Am Neuen Puschkinplatz in der Moskauer Innenstadt erfuhren die LGBT-Aktivisten von den Verhaftungen auf den Sperlingsbergen sofort über ihre Handys. »Das ist eine reine PR-Aktion von Alexejew«, meinte die junge Anastassija enttäuscht. Lena, die daneben steht, findet, der ganze Gay Pride sei schlecht organisiert gewesen. Viele Leute aus der Szene hätten nur aus dem Radio gehört, dass es einen Gay Pride geben sollte.
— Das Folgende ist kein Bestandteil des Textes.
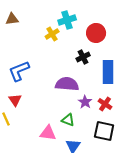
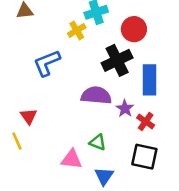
black cross: (83, 57) -> (117, 60), size x1.6
blue L-shape: (19, 71) -> (47, 63), moved
purple star: (85, 102) -> (125, 108), moved

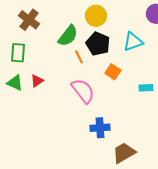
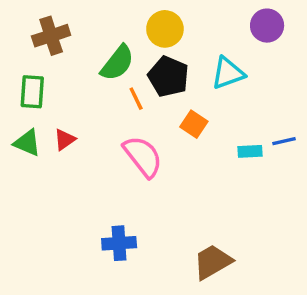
brown cross: (29, 20) -> (51, 36), turned 35
blue cross: (100, 128) -> (119, 243), moved

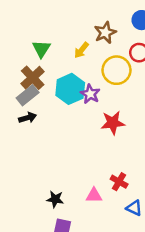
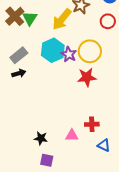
yellow arrow: (81, 50) -> (62, 19), size x1.6
yellow circle: (117, 70) -> (90, 51), moved
brown cross: (33, 78) -> (15, 16), moved
red cross: (119, 182) -> (92, 124), turned -32

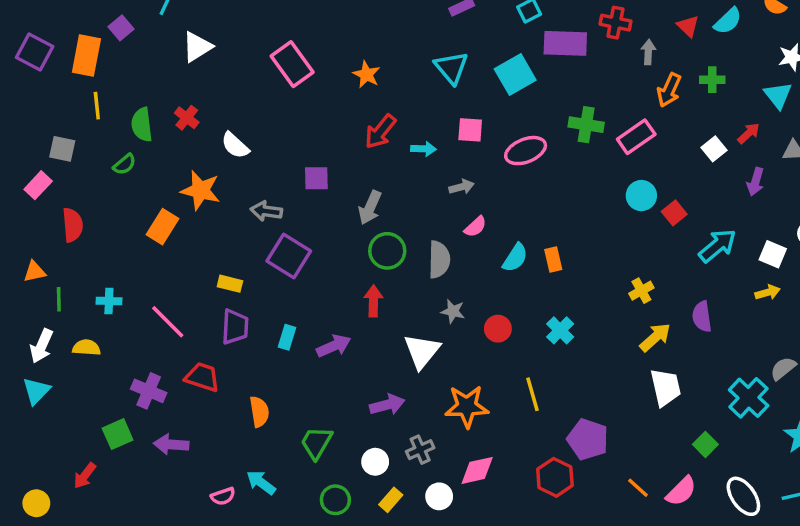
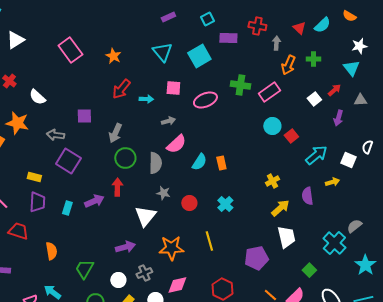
purple rectangle: (565, 43) -> (228, 38), size x0.7
pink semicircle: (475, 227) -> (176, 144), size x1.5
yellow arrow: (768, 292) -> (332, 182), moved
purple arrow: (334, 346) -> (94, 201), moved
purple pentagon: (588, 439) -> (256, 258), moved, turned -30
Nikolaj Alexejew zählt bei der Durchsetzung des Gay Pride Moskau vor allem auf die Kraft der Medien und auf die internationale Öffentlichkeit. So hofft er, die LGBT-Szene in Russland – die ein öffentliches Auftreten bisher mehr­heitlich ablehnte – aus ihrer Erstarrung zu wecken und den Homosexuellen Russlands Mut zu machen. Alexejew hoffte, dass man unter dem Schutz des Eurovision Song Contest, der am gleichen Tag ins Finale ging, trotz Verbot durch den Moskauer Bürgermeister den ersten großen Gay Pride mit Beteiligung Homosexueller aus der Ukraine und Weißrussland in Moskau durchsetzen könne. Doch obwohl die internationalen Medien über das Vorhaben von Alexejew berichteten, scheiterte es. Es wurde deutlich, dass auch in Russland eine Bewegung der Homosexuellen von unten wachsen muss und dass die Medien die fehlenden Strukturen und LGBT-Organisationen in Russland nicht ersetzen können. Die homosexuelle Szene hat zwar eine Subkultur mit Zeitschriften, Clubs und Bars. Doch feste Strukturen, die große, öffentlichkeitswirksame Aktionen auf den Straßen von Moskau und St. Petersburg organisieren können, gibt es noch nicht.
Äußerst hinderlich wirken auch die reaktionären Ansichten des Moskauer Bürgermeisters Jurij Luschkow. »Wir haben in der Vergangenheit die Propaganda von sexuellen Minderheiten unterbunden und werden das auch weiterhin tun, weil diese Aktivitäten einer der Faktoren sind für die Ausbreitung der HIV-Infektion«, erklärte der Moskauer Bürgermeister 2008. »Einige so genannte Demokraten denken, dass die sexuellen Minderheiten ein wichtiger Indikator und ein Symbol für Demokratie sind. Aber wir werden in Zukunft verhindern, dass sie ihre Meinungen verbreiten können.« Er nehme dafür in Kauf, dass er weltweit für seine Ansichten kritisiert werde. Der 72jährige Luschkow erklärte auch, Kondome böten keinen hundertprozentigen Schutz gegen HIV, deshalb dürfe für das Verhütungsmittel nicht so stark geworben werden, eine Meinung, die auch von der russisch-orthodoxen Kirche vertreten wird. Schon 2001, als in Moskau eine Love Parade stattfinden sollte, witterte Luschkow Gefahr. Er ließ die Veranstaltung verbieten. Eine Love Parade hat es in Moskau bis heute nicht gegeben.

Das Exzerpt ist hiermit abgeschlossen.